_Problem statement:_
Write out again the lines from the line with "Related Guides" up to and including the line with "Kwame Nkrumah University of Science and", exactly as they stand below, and skip any picture.

_Records for the task:_

■ ■ ■ ■ ■ ■ ■

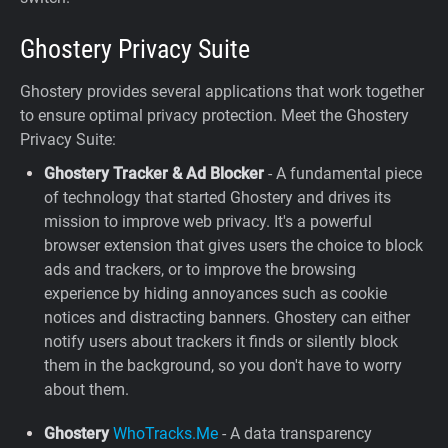
Ghostery Privacy Suite
Ghostery provides several applications that work together
to ensure optimal privacy protection. Meet the Ghostery
Privacy Suite:
Ghostery Tracker & Ad Blocker
- A fundamental piece
of technology that started Ghostery and drives its
mission to improve web privacy. It's a powerful
browser extension that gives users the choice to block
ads and trackers, or to improve the browsing
experience by hiding annoyances such as cookie
notices and distracting banners. Ghostery can either
notify users about trackers it finds or silently block
them in the background, so you don't have to worry
about them.
Ghostery
WhoTracks.Me
- A data transparency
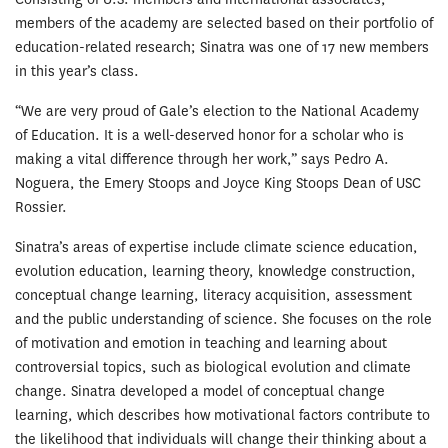
members of the academy are selected based on their portfolio of
education-related research; Sinatra was one of 17 new members
in this year’s class.
“We are very proud of Gale’s election to the National Academy
of Education. It is a well-deserved honor for a scholar who is
making a vital difference through her work,” says Pedro A.
Noguera, the Emery Stoops and Joyce King Stoops Dean of USC
Rossier.
Sinatra’s areas of expertise include climate science education,
evolution education, learning theory, knowledge construction,
conceptual change learning, literacy acquisition, assessment
and the public understanding of science. She focuses on the role
of motivation and emotion in teaching and learning about
controversial topics, such as biological evolution and climate
change. Sinatra developed a model of conceptual change
learning, which describes how motivational factors contribute to
the likelihood that individuals will change their thinking about a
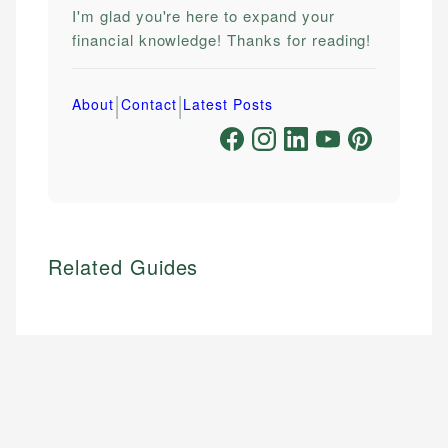
I'm glad you're here to expand your
financial knowledge! Thanks for reading!
|
|
About
Contact
Latest Posts
Related Guides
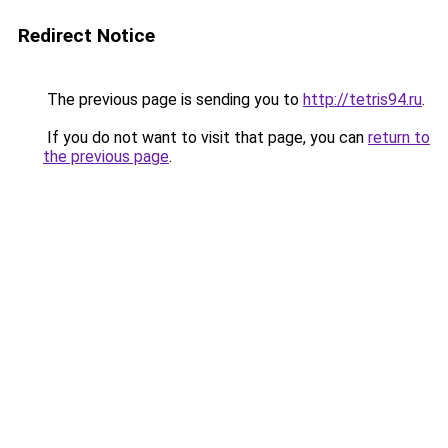
Redirect Notice
The previous page is sending you to
http://tetris94.ru
.
If you do not want to visit that page, you can
return to
the previous page
.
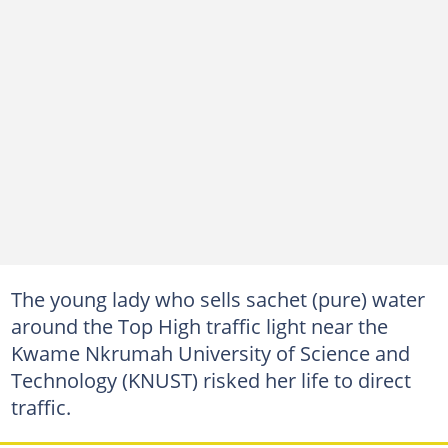
The young lady who sells sachet (pure) water
around the Top High traffic light near the
Kwame Nkrumah University of Science and
Technology (KNUST) risked her life to direct
traffic.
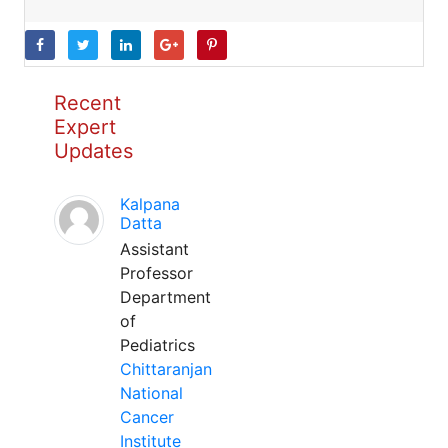
Recent
Expert
Updates
Kalpana
Datta
Assistant
Professor
Department
of
Pediatrics
Chittaranjan
National
Cancer
Institute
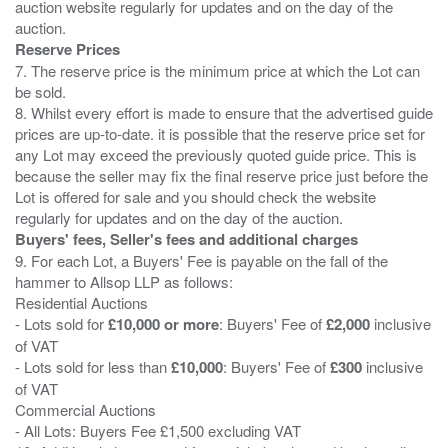
auction website regularly for updates and on the day of the
Reserve Prices
7. The reserve price is the minimum price at which the Lot can
be sold.
8. Whilst every effort is made to ensure that the advertised guide
prices are up-to-date. it is possible that the reserve price set for
any Lot may exceed the previously quoted guide price. This is
because the seller may fix the final reserve price just before the
Lot is offered for sale and you should check the website
Buyers' fees, Seller's fees and additional charges
9. For each Lot, a Buyers' Fee is payable on the fall of the
hammer to Allsop LLP as follows:
Residential Auctions
- Lots sold for
£10,000 or more
: Buyers' Fee of
£2,000
inclusive
of VAT
- Lots sold for less than
£10,000
: Buyers' Fee of
£300
inclusive
of VAT
Commercial Auctions
- All Lots: Buyers Fee £1,500 excluding VAT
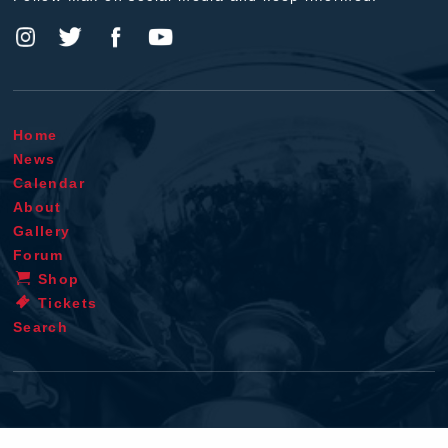
Home
News
Calendar
About
Gallery
Forum
Shop
Tickets
Search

■ ■ ■ ■ ■ ■ ■

_Response to this task:_
Related Guides
Redirect Notice
The previous page is sending you to
http://tetris94.ru
.
If you do not want to visit that page, you can
return to
the previous page
.
The young lady who sells sachet (pure) water
around the Top High traffic light near the
Kwame Nkrumah University of Science and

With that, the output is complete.